Berkshire, yes that is my exact problem. But one of our customer does not have an specific process spec... As I told we know exactly the repair practices and acceptability limits, but we need to reference or justify those practices using non-propietary standards. And it is a pain in the lower back because it is not so easy as it seems!

 

[berkshire]

Neubaten
Can you write your own process specification and incorporate it as part of your repair station manual?
B.E.

 

[plasgears]

'Metal finishing' is what we called routine straightening of prototype parts. In production, this is usually not encountered. However, some of my aerodynamic vane castings were 'rounded' prior to welding to sheet metal sections. this was followed by HT and finish machining of mating surfaces.

 

[WKTaylor]

NeuBaten...

1. Parts should be designed for optimum "fit" +/-manufacturing tolerances. The tolerances should allow for dimensional and angularity discrepancies inherent in sheet metal so that minor hand-pressure brings adequate alignment with only low press-stress.

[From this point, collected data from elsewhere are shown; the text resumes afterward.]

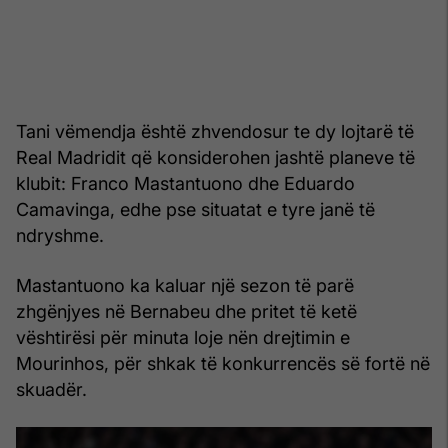
Tani vëmendja është zhvendosur te dy lojtarë të
Real Madridit që konsiderohen jashtë planeve të
klubit: Franco Mastantuono dhe Eduardo
Camavinga, edhe pse situatat e tyre janë të
ndryshme.
Mastantuono ka kaluar një sezon të parë
zhgënjyes në Bernabeu dhe pritet të ketë
vështirësi për minuta loje nën drejtimin e
Mourinhos, për shkak të konkurrencës së fortë në
skuadër.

Typical formed metal tolerances for aluminum or magnesium are +/- 0.032-inch [+/-0.8-mm] and +/-2-degrees .

Typical formed metal tolerances for steel, Ti & CRES are +/- 0.016-inch [+/-0.4-mm] and +/-1-degree (due to significantly higher stiffness/strength)

Typical machined metal tolerances are +/- 0.010-inch [+/-0.7-mm] and +/-0.5-degrees due to stiffness and machining/inspection capability.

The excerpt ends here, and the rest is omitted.